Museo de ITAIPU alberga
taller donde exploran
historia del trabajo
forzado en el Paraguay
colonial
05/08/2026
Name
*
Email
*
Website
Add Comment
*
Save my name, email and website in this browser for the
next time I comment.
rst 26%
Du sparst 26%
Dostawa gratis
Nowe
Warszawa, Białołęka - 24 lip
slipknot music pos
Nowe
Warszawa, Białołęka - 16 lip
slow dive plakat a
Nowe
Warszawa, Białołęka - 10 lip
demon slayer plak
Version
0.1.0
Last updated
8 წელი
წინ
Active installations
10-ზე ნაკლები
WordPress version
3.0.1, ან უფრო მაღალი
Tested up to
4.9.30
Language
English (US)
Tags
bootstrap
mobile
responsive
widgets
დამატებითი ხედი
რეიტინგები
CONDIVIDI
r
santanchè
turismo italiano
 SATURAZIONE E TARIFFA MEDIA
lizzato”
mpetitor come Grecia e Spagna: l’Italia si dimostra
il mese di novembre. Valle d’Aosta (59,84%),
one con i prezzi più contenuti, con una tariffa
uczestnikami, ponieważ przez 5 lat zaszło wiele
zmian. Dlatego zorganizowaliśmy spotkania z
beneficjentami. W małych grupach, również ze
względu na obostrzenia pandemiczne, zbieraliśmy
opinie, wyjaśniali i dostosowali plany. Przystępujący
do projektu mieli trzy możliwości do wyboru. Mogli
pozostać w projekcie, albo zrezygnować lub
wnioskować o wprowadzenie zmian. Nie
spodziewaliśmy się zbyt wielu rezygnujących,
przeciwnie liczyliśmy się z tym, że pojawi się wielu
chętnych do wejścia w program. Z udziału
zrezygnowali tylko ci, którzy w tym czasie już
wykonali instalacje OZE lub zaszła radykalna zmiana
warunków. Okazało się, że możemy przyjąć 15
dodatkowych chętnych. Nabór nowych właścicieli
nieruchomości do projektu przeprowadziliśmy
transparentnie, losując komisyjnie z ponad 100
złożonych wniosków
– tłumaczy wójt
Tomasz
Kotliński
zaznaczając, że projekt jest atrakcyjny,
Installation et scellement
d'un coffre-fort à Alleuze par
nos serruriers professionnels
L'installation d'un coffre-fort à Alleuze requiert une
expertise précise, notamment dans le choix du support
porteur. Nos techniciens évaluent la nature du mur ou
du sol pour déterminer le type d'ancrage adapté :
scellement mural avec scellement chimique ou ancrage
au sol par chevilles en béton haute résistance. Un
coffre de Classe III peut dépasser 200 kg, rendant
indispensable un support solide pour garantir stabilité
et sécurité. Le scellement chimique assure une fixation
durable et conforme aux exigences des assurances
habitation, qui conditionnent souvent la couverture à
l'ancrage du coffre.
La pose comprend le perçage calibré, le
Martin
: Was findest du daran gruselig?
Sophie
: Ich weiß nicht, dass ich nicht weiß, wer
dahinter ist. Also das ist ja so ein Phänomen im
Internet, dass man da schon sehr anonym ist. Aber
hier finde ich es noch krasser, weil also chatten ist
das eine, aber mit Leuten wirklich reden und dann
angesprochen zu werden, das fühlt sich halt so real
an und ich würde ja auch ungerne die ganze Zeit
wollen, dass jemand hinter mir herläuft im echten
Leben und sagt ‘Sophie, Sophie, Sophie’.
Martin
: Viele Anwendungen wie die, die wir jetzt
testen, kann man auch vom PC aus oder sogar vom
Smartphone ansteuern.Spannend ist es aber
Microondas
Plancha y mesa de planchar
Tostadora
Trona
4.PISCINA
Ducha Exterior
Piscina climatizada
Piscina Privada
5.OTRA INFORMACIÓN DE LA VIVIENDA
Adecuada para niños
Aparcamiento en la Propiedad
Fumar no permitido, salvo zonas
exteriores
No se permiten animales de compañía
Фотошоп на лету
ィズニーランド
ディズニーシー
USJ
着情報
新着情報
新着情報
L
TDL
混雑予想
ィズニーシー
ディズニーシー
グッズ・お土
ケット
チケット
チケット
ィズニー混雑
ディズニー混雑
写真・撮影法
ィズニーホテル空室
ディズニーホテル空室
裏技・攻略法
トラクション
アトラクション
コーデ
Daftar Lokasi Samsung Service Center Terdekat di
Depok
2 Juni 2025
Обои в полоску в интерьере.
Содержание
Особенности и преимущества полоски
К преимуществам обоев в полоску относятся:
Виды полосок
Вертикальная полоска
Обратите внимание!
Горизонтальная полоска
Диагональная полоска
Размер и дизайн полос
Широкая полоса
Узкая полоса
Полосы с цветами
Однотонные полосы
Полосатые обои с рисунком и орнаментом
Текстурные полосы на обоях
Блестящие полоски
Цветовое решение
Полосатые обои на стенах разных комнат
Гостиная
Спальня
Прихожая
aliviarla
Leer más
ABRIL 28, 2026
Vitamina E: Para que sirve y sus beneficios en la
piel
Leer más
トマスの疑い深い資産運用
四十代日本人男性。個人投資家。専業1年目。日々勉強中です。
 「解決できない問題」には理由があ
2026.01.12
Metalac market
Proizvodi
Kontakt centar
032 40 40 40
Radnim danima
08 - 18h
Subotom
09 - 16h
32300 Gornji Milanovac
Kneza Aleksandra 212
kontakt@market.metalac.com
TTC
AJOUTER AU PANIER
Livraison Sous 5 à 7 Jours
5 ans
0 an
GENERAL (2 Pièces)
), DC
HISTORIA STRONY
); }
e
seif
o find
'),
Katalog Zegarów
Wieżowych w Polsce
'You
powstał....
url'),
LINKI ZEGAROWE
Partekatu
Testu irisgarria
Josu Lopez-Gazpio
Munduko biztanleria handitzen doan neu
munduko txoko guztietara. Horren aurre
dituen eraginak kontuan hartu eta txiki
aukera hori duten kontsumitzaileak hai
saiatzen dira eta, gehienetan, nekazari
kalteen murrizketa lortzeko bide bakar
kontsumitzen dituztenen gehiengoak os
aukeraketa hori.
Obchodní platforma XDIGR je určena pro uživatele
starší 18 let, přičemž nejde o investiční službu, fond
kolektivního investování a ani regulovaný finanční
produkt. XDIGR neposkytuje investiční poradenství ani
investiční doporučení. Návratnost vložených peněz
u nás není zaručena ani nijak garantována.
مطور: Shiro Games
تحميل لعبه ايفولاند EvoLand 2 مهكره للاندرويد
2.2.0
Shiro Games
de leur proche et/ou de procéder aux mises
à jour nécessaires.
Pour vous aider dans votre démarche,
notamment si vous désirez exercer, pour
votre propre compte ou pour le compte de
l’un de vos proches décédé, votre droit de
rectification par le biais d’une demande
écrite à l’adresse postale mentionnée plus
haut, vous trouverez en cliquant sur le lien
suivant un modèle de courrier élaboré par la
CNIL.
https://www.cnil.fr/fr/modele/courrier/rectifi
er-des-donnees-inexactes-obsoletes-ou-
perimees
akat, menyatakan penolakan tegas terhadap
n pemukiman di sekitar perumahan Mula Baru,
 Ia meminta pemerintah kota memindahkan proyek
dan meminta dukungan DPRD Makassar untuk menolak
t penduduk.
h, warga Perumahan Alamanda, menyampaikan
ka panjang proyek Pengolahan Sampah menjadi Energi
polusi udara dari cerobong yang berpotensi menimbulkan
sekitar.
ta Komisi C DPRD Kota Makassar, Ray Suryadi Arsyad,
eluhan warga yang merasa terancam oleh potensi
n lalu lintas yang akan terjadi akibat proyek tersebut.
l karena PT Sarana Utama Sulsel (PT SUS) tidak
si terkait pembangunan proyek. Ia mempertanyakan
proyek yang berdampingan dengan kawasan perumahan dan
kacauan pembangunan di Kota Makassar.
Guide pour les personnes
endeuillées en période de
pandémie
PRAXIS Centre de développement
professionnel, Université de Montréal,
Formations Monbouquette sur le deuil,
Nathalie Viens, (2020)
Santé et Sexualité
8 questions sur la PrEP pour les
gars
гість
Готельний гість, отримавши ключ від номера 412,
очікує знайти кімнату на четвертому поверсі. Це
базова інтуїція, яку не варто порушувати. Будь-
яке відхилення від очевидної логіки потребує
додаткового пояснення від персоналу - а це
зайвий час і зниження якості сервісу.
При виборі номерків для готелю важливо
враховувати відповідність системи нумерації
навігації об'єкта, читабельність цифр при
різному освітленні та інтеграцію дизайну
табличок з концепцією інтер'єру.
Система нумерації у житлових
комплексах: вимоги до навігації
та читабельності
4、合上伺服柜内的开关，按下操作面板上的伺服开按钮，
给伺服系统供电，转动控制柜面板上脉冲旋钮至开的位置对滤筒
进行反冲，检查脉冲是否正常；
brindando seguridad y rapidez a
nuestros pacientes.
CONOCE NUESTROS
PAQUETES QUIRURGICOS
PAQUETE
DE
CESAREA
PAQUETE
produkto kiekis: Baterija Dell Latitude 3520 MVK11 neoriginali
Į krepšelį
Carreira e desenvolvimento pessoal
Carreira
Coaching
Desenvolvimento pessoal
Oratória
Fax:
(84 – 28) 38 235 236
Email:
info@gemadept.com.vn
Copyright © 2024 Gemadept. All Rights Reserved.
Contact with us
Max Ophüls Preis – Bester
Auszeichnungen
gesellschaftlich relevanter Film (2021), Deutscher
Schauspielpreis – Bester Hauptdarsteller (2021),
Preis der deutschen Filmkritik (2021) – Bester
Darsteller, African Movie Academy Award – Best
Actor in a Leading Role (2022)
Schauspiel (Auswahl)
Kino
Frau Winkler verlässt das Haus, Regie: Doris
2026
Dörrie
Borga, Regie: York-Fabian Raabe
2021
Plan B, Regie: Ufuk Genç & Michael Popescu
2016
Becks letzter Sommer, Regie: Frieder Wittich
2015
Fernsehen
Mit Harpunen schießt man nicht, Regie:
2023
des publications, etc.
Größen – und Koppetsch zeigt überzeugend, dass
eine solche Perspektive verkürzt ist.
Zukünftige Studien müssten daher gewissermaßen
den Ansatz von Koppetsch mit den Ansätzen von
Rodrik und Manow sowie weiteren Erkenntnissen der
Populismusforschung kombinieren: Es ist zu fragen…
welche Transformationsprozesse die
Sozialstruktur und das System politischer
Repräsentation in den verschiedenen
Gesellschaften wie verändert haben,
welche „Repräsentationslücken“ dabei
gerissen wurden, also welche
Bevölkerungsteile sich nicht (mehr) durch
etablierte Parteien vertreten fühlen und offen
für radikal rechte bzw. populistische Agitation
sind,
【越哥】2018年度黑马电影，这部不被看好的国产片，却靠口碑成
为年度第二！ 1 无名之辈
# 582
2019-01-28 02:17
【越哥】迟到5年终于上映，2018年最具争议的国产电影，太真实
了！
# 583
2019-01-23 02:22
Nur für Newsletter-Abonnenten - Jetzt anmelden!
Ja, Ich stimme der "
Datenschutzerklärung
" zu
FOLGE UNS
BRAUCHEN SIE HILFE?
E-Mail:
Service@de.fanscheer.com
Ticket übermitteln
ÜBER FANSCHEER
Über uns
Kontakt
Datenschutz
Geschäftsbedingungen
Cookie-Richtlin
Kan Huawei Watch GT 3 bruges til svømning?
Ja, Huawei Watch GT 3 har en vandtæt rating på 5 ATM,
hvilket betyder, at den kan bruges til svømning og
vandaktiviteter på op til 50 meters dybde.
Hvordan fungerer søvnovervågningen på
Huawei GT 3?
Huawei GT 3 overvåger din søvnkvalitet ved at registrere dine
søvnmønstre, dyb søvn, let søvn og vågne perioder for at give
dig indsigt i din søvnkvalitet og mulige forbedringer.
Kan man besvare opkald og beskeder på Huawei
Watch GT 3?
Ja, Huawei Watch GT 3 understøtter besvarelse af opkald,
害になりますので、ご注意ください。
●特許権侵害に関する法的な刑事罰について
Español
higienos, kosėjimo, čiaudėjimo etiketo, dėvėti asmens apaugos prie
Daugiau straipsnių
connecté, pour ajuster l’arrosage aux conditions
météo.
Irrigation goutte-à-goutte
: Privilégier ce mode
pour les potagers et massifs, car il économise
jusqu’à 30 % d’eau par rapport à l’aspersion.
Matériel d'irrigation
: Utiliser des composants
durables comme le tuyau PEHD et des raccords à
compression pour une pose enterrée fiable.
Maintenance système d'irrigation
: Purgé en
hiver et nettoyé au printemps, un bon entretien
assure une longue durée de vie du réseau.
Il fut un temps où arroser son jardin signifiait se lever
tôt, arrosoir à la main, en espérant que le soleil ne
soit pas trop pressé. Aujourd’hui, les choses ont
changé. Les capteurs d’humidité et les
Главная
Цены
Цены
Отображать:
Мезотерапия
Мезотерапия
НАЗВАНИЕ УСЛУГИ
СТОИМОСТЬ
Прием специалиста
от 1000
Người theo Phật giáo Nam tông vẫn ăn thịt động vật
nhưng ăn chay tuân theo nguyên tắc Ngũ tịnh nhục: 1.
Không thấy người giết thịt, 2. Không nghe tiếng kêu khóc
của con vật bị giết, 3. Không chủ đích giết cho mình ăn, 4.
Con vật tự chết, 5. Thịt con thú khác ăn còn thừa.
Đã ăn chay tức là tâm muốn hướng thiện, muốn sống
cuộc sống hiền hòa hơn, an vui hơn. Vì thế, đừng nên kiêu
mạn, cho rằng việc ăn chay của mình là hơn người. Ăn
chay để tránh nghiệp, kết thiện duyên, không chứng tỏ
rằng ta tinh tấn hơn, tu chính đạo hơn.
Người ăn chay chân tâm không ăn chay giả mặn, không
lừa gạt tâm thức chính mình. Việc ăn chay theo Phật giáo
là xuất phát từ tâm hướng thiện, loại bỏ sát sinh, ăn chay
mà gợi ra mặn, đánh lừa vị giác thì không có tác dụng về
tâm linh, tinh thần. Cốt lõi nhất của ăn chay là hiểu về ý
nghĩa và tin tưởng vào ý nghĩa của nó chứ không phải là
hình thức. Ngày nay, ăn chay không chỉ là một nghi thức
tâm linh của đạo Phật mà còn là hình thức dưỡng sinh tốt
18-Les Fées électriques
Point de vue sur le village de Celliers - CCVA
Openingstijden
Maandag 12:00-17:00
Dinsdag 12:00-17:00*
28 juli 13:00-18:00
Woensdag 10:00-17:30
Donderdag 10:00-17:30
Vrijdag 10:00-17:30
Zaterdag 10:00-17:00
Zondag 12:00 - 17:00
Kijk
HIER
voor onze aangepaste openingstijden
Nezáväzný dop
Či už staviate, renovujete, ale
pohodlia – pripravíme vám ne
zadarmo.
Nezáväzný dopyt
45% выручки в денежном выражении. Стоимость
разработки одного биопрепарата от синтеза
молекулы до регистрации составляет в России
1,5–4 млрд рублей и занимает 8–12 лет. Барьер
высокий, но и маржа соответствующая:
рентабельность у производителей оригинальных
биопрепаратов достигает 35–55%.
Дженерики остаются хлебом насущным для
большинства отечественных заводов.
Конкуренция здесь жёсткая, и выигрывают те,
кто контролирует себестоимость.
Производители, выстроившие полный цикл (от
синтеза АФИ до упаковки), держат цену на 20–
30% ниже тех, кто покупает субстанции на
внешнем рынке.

──────────

Work item: Send back exactly the lines of the listing above starting at the one with "chętnych do wejścia w program. Z udziału" and ending at the one with "5.OTRA INFORMACIÓN DE LA VIVIENDA", inclusive, and no others.

Finished exercise:
chętnych do wejścia w program. Z udziału
zrezygnowali tylko ci, którzy w tym czasie już
wykonali instalacje OZE lub zaszła radykalna zmiana
warunków. Okazało się, że możemy przyjąć 15
dodatkowych chętnych. Nabór nowych właścicieli
nieruchomości do projektu przeprowadziliśmy
transparentnie, losując komisyjnie z ponad 100
złożonych wniosków
– tłumaczy wójt
Tomasz
Kotliński
zaznaczając, że projekt jest atrakcyjny,
Installation et scellement
d'un coffre-fort à Alleuze par
nos serruriers professionnels
L'installation d'un coffre-fort à Alleuze requiert une
expertise précise, notamment dans le choix du support
porteur. Nos techniciens évaluent la nature du mur ou
du sol pour déterminer le type d'ancrage adapté :
scellement mural avec scellement chimique ou ancrage
au sol par chevilles en béton haute résistance. Un
coffre de Classe III peut dépasser 200 kg, rendant
indispensable un support solide pour garantir stabilité
et sécurité. Le scellement chimique assure une fixation
durable et conforme aux exigences des assurances
habitation, qui conditionnent souvent la couverture à
l'ancrage du coffre.
La pose comprend le perçage calibré, le
Martin
: Was findest du daran gruselig?
Sophie
: Ich weiß nicht, dass ich nicht weiß, wer
dahinter ist. Also das ist ja so ein Phänomen im
Internet, dass man da schon sehr anonym ist. Aber
hier finde ich es noch krasser, weil also chatten ist
das eine, aber mit Leuten wirklich reden und dann
angesprochen zu werden, das fühlt sich halt so real
an und ich würde ja auch ungerne die ganze Zeit
wollen, dass jemand hinter mir herläuft im echten
Leben und sagt ‘Sophie, Sophie, Sophie’.
Martin
: Viele Anwendungen wie die, die wir jetzt
testen, kann man auch vom PC aus oder sogar vom
Smartphone ansteuern.Spannend ist es aber
Microondas
Plancha y mesa de planchar
Tostadora
Trona
4.PISCINA
Ducha Exterior
Piscina climatizada
Piscina Privada
5.OTRA INFORMACIÓN DE LA VIVIENDA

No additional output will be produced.